We apply technical and organizational measures including: encryption in transit and at rest, access controls, audit logs, pseudonymization where feasible, least-privilege principles, regular backups, and monitoring. No system is 100% risk-free; we will notify users and authorities as required in case of a data breach.

14) Children

AMG is not directed to individuals under 16 (or a lower age if local law allows, but never under 13). We do not knowingly collect children's data. If you believe a child has provided data, contact us so we can delete it.

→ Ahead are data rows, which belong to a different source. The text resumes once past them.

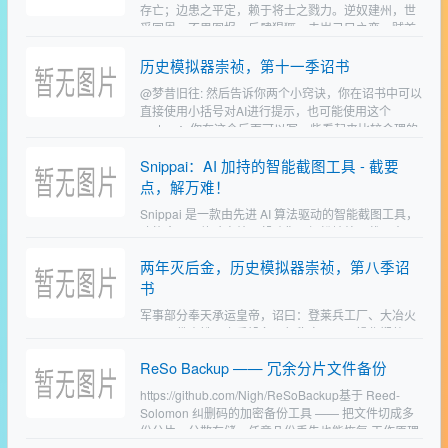
存亡；边患之平定，赖于将士之戮力。逆奴建州，世
受国恩，不思图报，反肆猖獗。去岁己巳之变，贼首
皇太极妄图绕道入关，直犯京畿，其心可诛，其罪当
历史模拟器崇祯，第十一季诏书
诛！赖祖宗列圣之…
@梦昔旧往: 然后告诉你两个小窍诀，你在诏书中可以
直接使用小括号对AI进行提示，也可能使用这个
system：你在这个后面可以写一些看起来比较合理的
事件，只要AI判定合理，你写出来的事件就会在后续
Snippai：AI 加持的智能截图工具 - 截要
的朝政…
点，解万难！
Snippai 是一款由先进 AI 算法驱动的智能截图工具，
功能全面，体验高效，帮助你更轻松地处理截图内
容。从识别图片中的公式与文字，到分析图像并进行
两年灭后金，历史模拟器崇祯，第八季诏
内容解读，Snippai 带来了截图工具的全新智能…
书
军事部分奉天承运皇帝，诏曰：登莱兵工厂、大冶火
工厂、佛山铁厂上季设备运行稳定，工匠操作娴熟，
本季各厂延续上季产能继续生产，燧发枪季产七万五
ReSo Backup —— 冗余分片文件备份
千支，燧发手枪季产三万支，红夷大炮季产七百门，
野战炮季产二千一…
https://github.com/Nigh/ReSoBackup基于 Reed-
Solomon 纠删码的加密备份工具 —— 把文件切成多
份分片，分散存储，任意几份丢失也能恢复 工作原理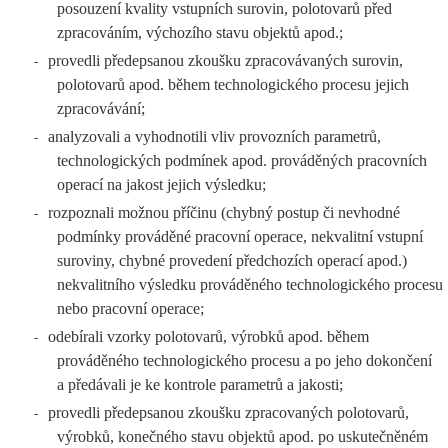
posouzení kvality vstupních surovin, polotovarů před
zpracováním, výchozího stavu objektů apod.;
provedli předepsanou zkoušku zpracovávaných surovin,
-
polotovarů apod. během technologického procesu jejich
zpracovávání;
analyzovali a vyhodnotili vliv provozních parametrů,
-
technologických podmínek apod. prováděných pracovních
operací na jakost jejich výsledku;
rozpoznali možnou příčinu (chybný postup či nevhodné
-
podmínky prováděné pracovní operace, nekvalitní vstupní
suroviny, chybné provedení předchozích operací apod.)
nekvalitního výsledku prováděného technologického procesu
nebo pracovní operace;
odebírali vzorky polotovarů, výrobků apod. během
-
prováděného technologického procesu a po jeho dokončení
a předávali je ke kontrole parametrů a jakosti;
provedli předepsanou zkoušku zpracovaných polotovarů,
-
výrobků, konečného stavu objektů apod. po uskutečněném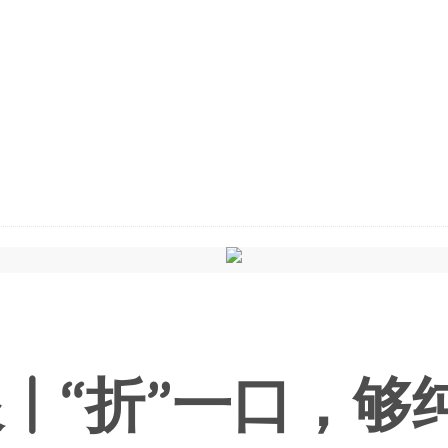
浪 | “折”一口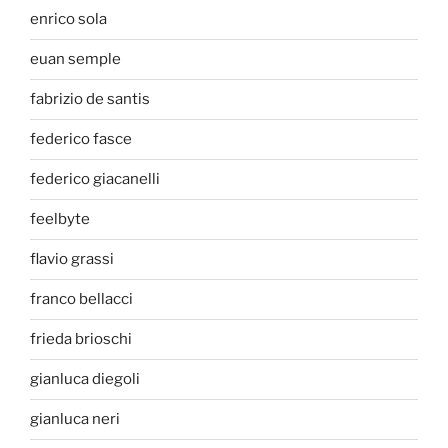
enrico sola
euan semple
fabrizio de santis
federico fasce
federico giacanelli
feelbyte
flavio grassi
franco bellacci
frieda brioschi
gianluca diegoli
gianluca neri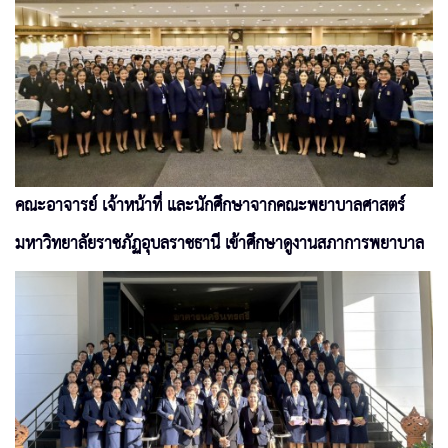
คณะอาจารย์ เจ้าหน้าที่ และนักศึกษาจากคณะพยาบาลศาสตร์
มหาวิทยาลัยราชภัฏอุบลราชธานี เข้าศึกษาดูงานสภาการพยาบาล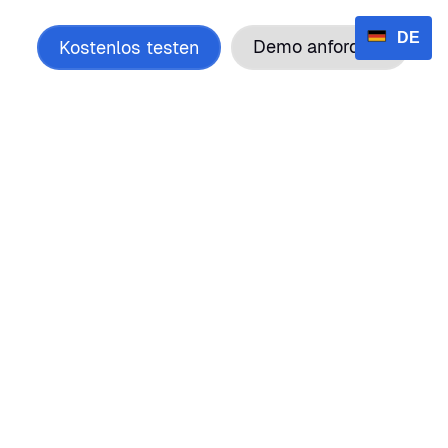
DE
takt
Demo anfordern
Kostenlos testen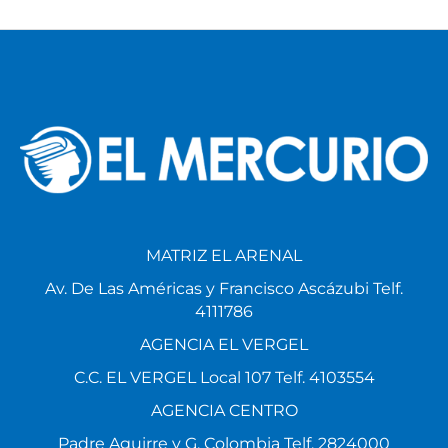
MATRIZ EL ARENAL
Av. De Las Américas y Francisco Ascázubi Telf.
4111786
AGENCIA EL VERGEL
C.C. EL VERGEL Local 107 Telf. 4103554
AGENCIA CENTRO
Padre Aguirre y G. Colombia Telf. 2824000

15) Changes to this Policy

We may update this Policy to reflect legal changes, new features, or new processors. We will post the Effective date above and, where required, seek your consent for material changes.

16) Contact Us

• Data Controller: WorkHulk Production LLC (in formation) / working brand Arcana Mystic Guide
• Privacy email (data rights requests): privacy@arcana-app.example
• Address: [insert registered address once formed]
• EU/UK representative (if/when required): to be appointed and added here
• Data Protection Officer (if appointed): to be added here

17) Transparency Tables

18) Special Notices

• Spiritual interest inferences: used only within AMG to tailor interpretations and suggestions; not used for third-party ad targeting.
• Precise device location: we do not request GPS location. For natal charts we use the birthplace you enter (and, optionally, user-entered coordinates).